Exercise requirements - Every line below between the one holding "pozostałe podmioty" and the one holding "11 760 ₽/год", inclusive, should be copied exactly, and no other line.

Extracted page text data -

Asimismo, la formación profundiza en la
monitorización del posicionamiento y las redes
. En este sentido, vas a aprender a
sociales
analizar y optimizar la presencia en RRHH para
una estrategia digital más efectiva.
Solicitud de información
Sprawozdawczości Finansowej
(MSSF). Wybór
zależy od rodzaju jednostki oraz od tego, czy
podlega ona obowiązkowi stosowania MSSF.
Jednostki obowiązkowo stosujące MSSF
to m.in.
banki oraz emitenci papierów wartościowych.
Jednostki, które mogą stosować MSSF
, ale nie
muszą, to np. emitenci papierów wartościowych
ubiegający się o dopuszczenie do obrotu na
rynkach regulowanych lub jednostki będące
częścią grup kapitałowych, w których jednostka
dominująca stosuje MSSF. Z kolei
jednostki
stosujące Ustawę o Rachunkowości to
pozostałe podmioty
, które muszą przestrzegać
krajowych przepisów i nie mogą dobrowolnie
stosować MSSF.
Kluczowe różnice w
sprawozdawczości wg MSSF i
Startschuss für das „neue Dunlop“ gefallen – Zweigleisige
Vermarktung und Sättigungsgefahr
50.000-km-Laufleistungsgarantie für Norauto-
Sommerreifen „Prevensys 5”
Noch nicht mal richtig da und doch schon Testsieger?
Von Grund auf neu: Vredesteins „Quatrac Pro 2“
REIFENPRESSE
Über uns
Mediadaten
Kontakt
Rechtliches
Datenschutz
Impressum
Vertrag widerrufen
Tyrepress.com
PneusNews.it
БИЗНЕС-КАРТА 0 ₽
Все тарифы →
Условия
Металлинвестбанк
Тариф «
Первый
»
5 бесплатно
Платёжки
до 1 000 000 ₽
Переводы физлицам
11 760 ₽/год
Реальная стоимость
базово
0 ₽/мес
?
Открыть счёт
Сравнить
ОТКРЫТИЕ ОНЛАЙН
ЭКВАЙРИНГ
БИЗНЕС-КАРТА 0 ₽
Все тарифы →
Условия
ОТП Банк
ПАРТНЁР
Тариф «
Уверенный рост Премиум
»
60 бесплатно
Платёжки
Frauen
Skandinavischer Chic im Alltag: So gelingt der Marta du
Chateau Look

--

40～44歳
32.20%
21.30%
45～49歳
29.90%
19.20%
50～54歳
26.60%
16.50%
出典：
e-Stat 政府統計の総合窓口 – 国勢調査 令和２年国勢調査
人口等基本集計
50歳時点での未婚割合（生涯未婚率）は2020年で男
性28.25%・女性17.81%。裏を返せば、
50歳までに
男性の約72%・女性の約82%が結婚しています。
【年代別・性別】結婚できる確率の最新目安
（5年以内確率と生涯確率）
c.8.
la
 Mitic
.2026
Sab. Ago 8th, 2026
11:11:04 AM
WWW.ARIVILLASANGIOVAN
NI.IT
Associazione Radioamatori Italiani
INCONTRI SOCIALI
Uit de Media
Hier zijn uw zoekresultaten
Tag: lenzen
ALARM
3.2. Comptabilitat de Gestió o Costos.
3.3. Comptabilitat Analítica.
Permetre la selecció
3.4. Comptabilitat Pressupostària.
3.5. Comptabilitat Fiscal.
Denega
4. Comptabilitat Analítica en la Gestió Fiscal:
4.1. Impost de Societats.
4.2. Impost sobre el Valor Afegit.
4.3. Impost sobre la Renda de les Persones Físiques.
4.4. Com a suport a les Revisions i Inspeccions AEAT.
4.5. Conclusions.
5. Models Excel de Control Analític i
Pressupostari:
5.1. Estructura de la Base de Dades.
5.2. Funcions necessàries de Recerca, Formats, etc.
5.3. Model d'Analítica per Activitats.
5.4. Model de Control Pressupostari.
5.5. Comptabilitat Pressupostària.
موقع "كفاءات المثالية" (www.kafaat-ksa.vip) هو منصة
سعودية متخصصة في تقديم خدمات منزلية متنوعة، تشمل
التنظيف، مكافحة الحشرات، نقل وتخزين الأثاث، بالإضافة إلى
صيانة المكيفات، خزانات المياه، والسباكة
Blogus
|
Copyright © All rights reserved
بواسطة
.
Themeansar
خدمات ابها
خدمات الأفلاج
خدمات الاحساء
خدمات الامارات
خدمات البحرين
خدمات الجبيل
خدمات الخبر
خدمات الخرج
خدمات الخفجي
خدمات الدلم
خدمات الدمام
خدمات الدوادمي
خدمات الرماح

Result of the task -
pozostałe podmioty
, które muszą przestrzegać
krajowych przepisów i nie mogą dobrowolnie
stosować MSSF.
Kluczowe różnice w
sprawozdawczości wg MSSF i
Startschuss für das „neue Dunlop“ gefallen – Zweigleisige
Vermarktung und Sättigungsgefahr
50.000-km-Laufleistungsgarantie für Norauto-
Sommerreifen „Prevensys 5”
Noch nicht mal richtig da und doch schon Testsieger?
Von Grund auf neu: Vredesteins „Quatrac Pro 2“
REIFENPRESSE
Über uns
Mediadaten
Kontakt
Rechtliches
Datenschutz
Impressum
Vertrag widerrufen
Tyrepress.com
PneusNews.it
БИЗНЕС-КАРТА 0 ₽
Все тарифы →
Условия
Металлинвестбанк
Тариф «
Первый
»
5 бесплатно
Платёжки
до 1 000 000 ₽
Переводы физлицам
11 760 ₽/год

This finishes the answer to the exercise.